Perubahan Struktur: Dari 2.000 Titik 3T ke 8.617 Titik
Meeting Results menyebutkan bahwa dalam skenario awal, hanya direncanakan 2.000 titik SPPG untuk wilayah 3T. Namun, pada prakteknya, jumlah titik SPPG mencapai 8.617. Perubahan ini dinilai tidak disertai dengan evaluasi yang mendalam, sehingga memicu pertanyaan mengenai alasan penambahan jumlah titik yang signifikan. Dalam pertemuan, Zulkifli Hasan, Menteri Koordinator Pangan, menyatakan bahwa peningkatan ini didorong oleh kebijakan jual beli titik yang mempercepat pengadaan.
“Penambahan titik SPPG melalui mekanisme jual beli mempercepat proses, tetapi berisiko mengurangi kualitas pelayanan. Awalnya hanya direncanakan 21 ribu titik, kini jumlahnya mencapai 27.877, yang menyebabkan penggunaan anggaran mencapai Rp 1 triliun per bulan,” ungkap Zulhas setelah rapat di Kemenko Pangan, Kamis (11/6).
Vendor SPPG: Alasan Mark-Up dan Ketergantungan pada Dealer
Meeting Results juga membahas peran vendor dalam pengadaan SPPG. Bos vendor motor listrik SPPG mengungkapkan bahwa kebijakan penambahan titik didasarkan pada alasan seperti ketiadaan dealer lokal dan peningkatan harga jual. Menurutnya, tanpa dealer yang stabil, harga bahan baku bisa melonjak, yang berdampak pada biaya operasional SPPG.
“Alasan utama penambahan titik SPPG adalah ketiadaan dealer lokal dan kebutuhan peningkatan harga jual. Hal ini membuat para vendor mengambil kesempatan untuk memperluas jaringan, meskipun jumlah titik yang dibuat dianggap berlebihan,” jelas vendor tersebut dalam diskusi terpisah.

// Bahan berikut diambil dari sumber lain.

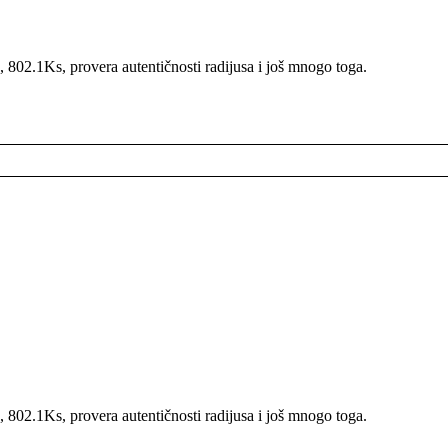
02.1Ks, provera autentičnosti radijusa i još mnogo toga.
02.1Ks, provera autentičnosti radijusa i još mnogo toga.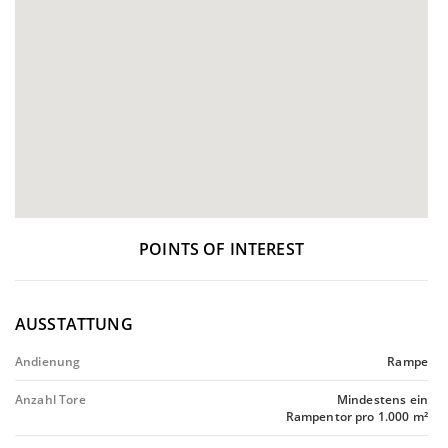
POINTS OF INTEREST
AUSSTATTUNG
Andienung
Rampe
Anzahl Tore
Mindestens ein
Rampentor pro 1.000 m²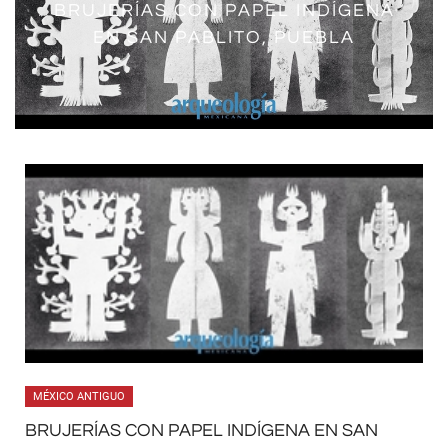
BRUJERÍAS CON PAPEL INDÍGENA
EN SAN PABLITO, PUEBLA
MÉXICO ANTIGUO
BRUJERÍAS CON PAPEL INDÍGENA EN SAN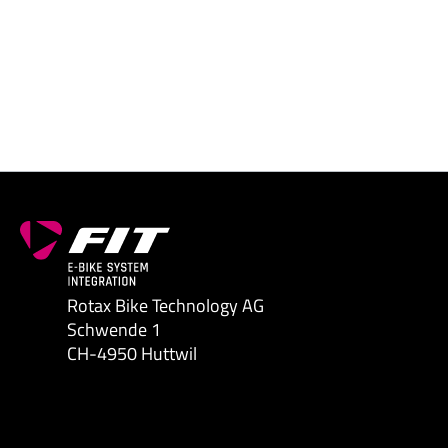
Rotax Bike Technology AG
Schwende 1
CH-4950 Huttwil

Keraguan Terhadap Kualitas Layanan: Masyarakat dan Ahli Kesehatan
Meeting Results menarik perhatian kritikus dari sektor kesehatan. Ahli nutrisi di DKI Jakarta, Dr. Dian Prasetyo, mengingatkan bahwa SPPG yang tidak sesuai standar bisa menyebabkan risiko kontaminasi makanan. “SPPG yang dipasang di lokasi tak memadai bisa menjadi sumber masalah, seperti penggunaan bahan baku yang tidak higienis,” katanya.
“Karena SPPG menjadi bagian dari program pemerintah, mereka harus diawasi secara ketat. Jika tidak, risiko keracunan bisa menyebar ke seluruh masyarakat, terutama di daerah dengan akses terbatas,” tambah Dr. Dian.

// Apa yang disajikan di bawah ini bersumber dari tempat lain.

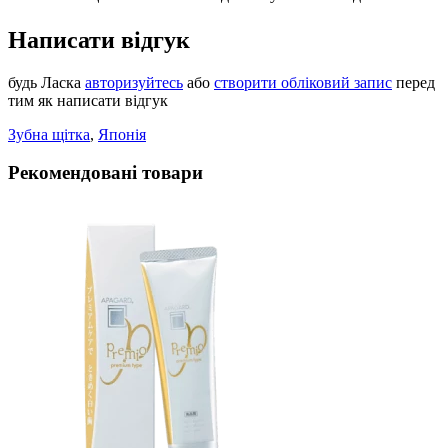
Написати відгук
будь Ласка
авторизуйтесь
або
створити обліковий запис
перед
тим як написати відгук
Зубна щiтка
,
Японiя
Рекомендовані товари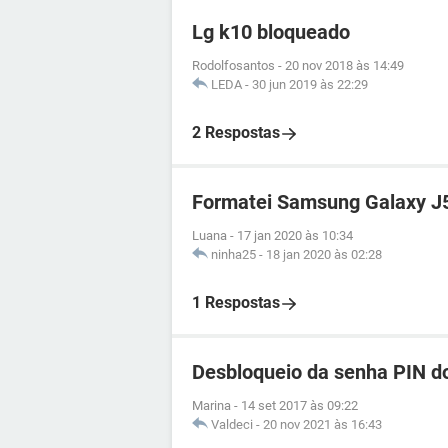
Lg k10 bloqueado
Rodolfosantos
-
20 nov 2018 às 14:49
LEDA
-
30 jun 2019 às 22:29
2 Respostas
Formatei Samsung Galaxy J5 
Luana
-
17 jan 2020 às 10:34
ninha25
-
18 jan 2020 às 02:28
1 Respostas
Desbloqueio da senha PIN d
Marina
-
14 set 2017 às 09:22
Valdeci
-
20 nov 2021 às 16:43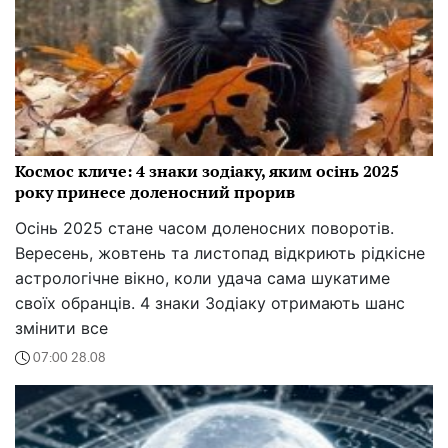
Космос кличе: 4 знаки зодіаку, яким осінь 2025
року принесе доленосний прорив
Осінь 2025 стане часом доленосних поворотів.
Вересень, жовтень та листопад відкриють рідкісне
астрологічне вікно, коли удача сама шукатиме
своїх обранців. 4 знаки Зодіаку отримають шанс
змінити все
07:00 28.08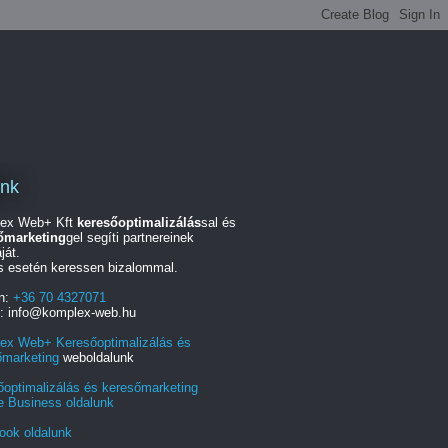
unk
ex Web+ Kft
keresőoptimalizálás
sal és
őmarketing
gel segíti partnereinek
ját.
s esetén keressen bizalommal.
on:
+36 70 4327071
l: info@komplex-web.hu
ex Web+ Keresőoptimalizálás és
őmarketing
weboldalunk
őoptimalizálás és keresőmarketing
e Business oldalunk
ook oldalunk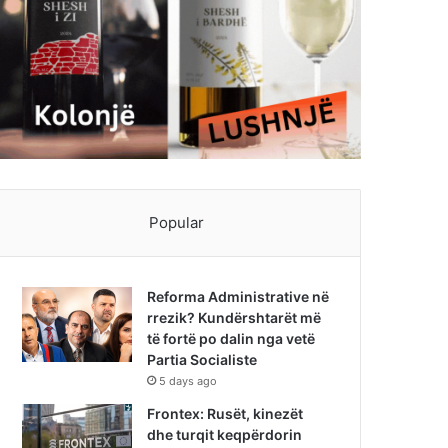
Popular
Reforma Administrative në
rrezik? Kundërshtarët më
të fortë po dalin nga vetë
Partia Socialiste
5 days ago
Frontex: Rusët, kinezët
dhe turqit keqpërdorin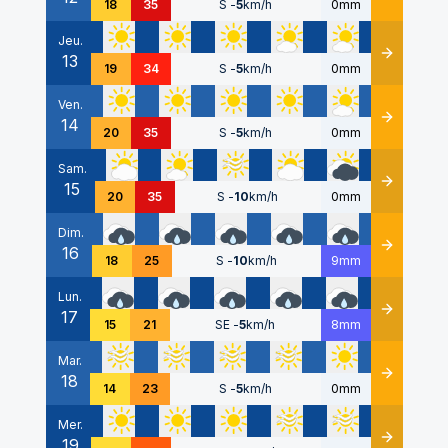
18
35
S
-
5
km/h
0mm
Jeu.
13
Détails
19
34
S
-
5
km/h
0mm
Ven.
14
Détails
20
35
S
-
5
km/h
0mm
Sam.
15
Détails
20
35
S
-
10
km/h
0mm
Dim.
16
Détails
18
25
S
-
10
km/h
9mm
Lun.
17
Détails
15
21
SE
-
5
km/h
8mm
Mar.
18
Détails
14
23
S
-
5
km/h
0mm
Mer.
19
Détails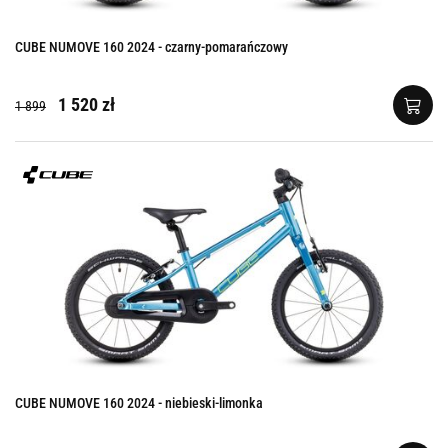
CUBE NUMOVE 160 2024 - czarny-pomarańczowy
1 520 zł
1 899
CUBE NUMOVE 160 2024 - niebieski-limonka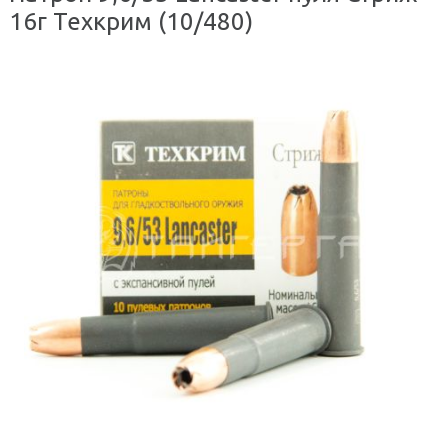
16г Техкрим (10/480)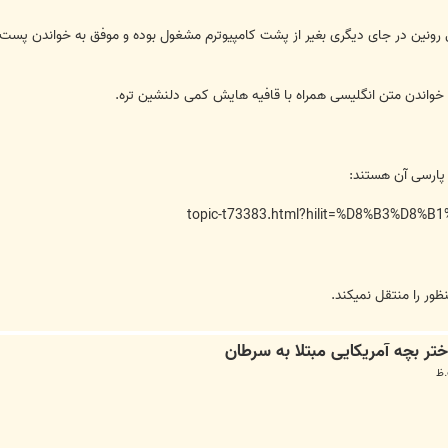
رونین در جای دیگری بغیر از پشت کامپیوترم مشغول بوده و موفق به خواندن پست م
خواندن متن انگلیسی همراه با قافیه هایش کمی دلنشین تره.
 پارسی آن هستند:
topic-t73383.html?hilit=%D8%B3%D8
ظور را منتقل نمیکند.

Perspektif Politik: Tantangan dalam Merumuskan Kebijakan SPPG
Meeting Results juga menggambarkan dinamika politik di balik kebijakan SPPG. NasDem menekankan bahwa perlu ada tindakan konkret untuk menertibkan SPPG yang tidak memenuhi standar, baik melalui evaluasi berkelanjutan maupun pengurangan jumlah titik. Kritik ini dianggap sebagai bagian dari upaya memastikan program pemerintah tidak terjebak dalam kesalahan yang berlarut.
“Kita harus waspada terhadap SPPG yang dianggap sebagai ‘bom waktu’ karena potensinya menimbulkan masalah kesehatan. Dengan menertibkan SPPG yang tidak memadai, kita bisa meminimalkan risiko jangka panjang,” pungkas Irma Suryani Chaniago.